**Exercise brief**: Retype the line with "pessoas! As fotografias" exactly. Then retype every line after it through the end of the entries below, and nothing more, leaving out pictures.

**Data for analysis**:
────

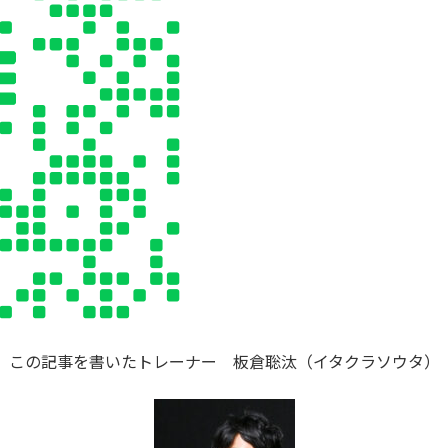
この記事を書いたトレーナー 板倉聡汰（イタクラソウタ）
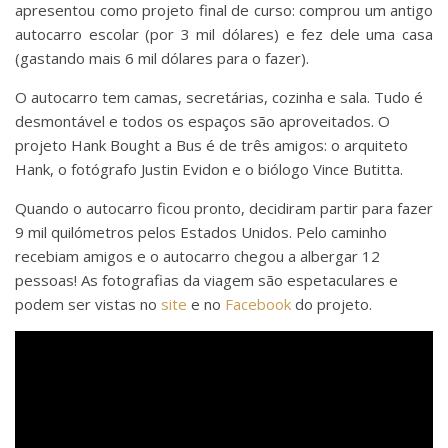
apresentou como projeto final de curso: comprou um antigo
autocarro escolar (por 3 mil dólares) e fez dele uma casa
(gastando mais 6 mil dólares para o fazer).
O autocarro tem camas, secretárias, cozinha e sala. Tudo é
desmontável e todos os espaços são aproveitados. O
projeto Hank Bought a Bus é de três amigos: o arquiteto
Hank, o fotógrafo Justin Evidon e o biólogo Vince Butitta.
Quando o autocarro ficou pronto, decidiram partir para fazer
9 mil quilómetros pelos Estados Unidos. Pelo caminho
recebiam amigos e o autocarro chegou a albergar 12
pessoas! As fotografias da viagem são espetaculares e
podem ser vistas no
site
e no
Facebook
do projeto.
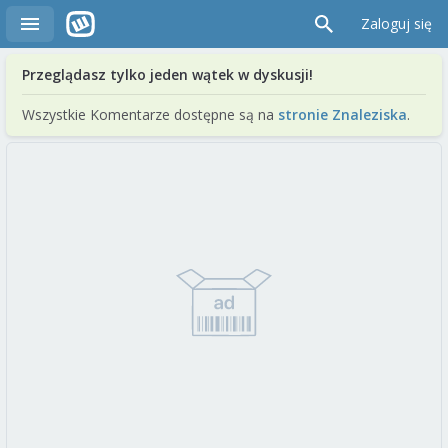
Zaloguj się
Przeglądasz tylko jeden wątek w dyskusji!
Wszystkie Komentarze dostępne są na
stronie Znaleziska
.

────

**Your response**:
pessoas! As fotografias da viagem são espetaculares e
podem ser vistas no
site
e no
Facebook
do projeto.
Zaloguj się
Przeglądasz tylko jeden wątek w dyskusji!
Wszystkie Komentarze dostępne są na
stronie Znaleziska
.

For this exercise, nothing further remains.